The expected output is the first line of the data below and every line after it, up to and including the line containing "Eddie Marsan", each reproduced exactly.
(Beginning of RECORD EXTRACTS)
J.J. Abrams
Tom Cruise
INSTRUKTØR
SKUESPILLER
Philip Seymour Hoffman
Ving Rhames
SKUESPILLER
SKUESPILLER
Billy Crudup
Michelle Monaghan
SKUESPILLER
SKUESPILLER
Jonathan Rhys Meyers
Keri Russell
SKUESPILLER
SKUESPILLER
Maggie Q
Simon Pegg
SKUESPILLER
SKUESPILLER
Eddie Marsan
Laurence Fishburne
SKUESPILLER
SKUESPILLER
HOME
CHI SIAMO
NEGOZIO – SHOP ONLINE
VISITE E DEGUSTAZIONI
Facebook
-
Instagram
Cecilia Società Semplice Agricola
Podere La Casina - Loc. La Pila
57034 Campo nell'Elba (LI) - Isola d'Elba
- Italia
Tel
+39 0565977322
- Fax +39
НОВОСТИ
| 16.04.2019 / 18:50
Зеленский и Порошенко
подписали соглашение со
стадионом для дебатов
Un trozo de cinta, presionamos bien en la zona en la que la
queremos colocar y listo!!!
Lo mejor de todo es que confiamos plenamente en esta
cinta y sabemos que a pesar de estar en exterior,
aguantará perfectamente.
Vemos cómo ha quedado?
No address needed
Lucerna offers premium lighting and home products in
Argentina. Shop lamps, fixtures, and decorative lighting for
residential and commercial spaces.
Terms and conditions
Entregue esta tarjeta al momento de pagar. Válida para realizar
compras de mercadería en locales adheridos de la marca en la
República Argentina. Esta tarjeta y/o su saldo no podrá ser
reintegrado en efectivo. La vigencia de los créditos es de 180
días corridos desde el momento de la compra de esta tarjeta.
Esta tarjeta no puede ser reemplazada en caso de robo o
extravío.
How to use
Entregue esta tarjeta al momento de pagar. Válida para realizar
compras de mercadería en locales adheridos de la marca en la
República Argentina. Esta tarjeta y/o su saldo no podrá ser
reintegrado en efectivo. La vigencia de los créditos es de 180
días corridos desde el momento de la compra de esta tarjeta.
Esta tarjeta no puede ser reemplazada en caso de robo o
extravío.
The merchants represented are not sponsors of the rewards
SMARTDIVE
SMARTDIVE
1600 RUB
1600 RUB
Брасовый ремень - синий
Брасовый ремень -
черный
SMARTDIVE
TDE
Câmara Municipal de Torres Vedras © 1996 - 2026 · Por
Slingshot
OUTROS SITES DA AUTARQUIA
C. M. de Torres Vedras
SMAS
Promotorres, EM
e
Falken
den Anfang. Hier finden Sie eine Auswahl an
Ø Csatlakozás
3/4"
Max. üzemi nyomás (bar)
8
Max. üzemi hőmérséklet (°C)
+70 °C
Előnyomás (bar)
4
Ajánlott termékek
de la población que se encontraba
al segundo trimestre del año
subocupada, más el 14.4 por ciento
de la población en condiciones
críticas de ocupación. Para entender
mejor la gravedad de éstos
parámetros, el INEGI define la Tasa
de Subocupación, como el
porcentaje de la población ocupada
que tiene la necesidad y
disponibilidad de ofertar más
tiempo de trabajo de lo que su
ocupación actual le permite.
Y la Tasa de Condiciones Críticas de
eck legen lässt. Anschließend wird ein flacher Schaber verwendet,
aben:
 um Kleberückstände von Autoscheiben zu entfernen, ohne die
(End of RECORD EXTRACTS)
[EXERCISE SOLUTION]
J.J. Abrams
Tom Cruise
INSTRUKTØR
SKUESPILLER
Philip Seymour Hoffman
Ving Rhames
SKUESPILLER
SKUESPILLER
Billy Crudup
Michelle Monaghan
SKUESPILLER
SKUESPILLER
Jonathan Rhys Meyers
Keri Russell
SKUESPILLER
SKUESPILLER
Maggie Q
Simon Pegg
SKUESPILLER
SKUESPILLER
Eddie Marsan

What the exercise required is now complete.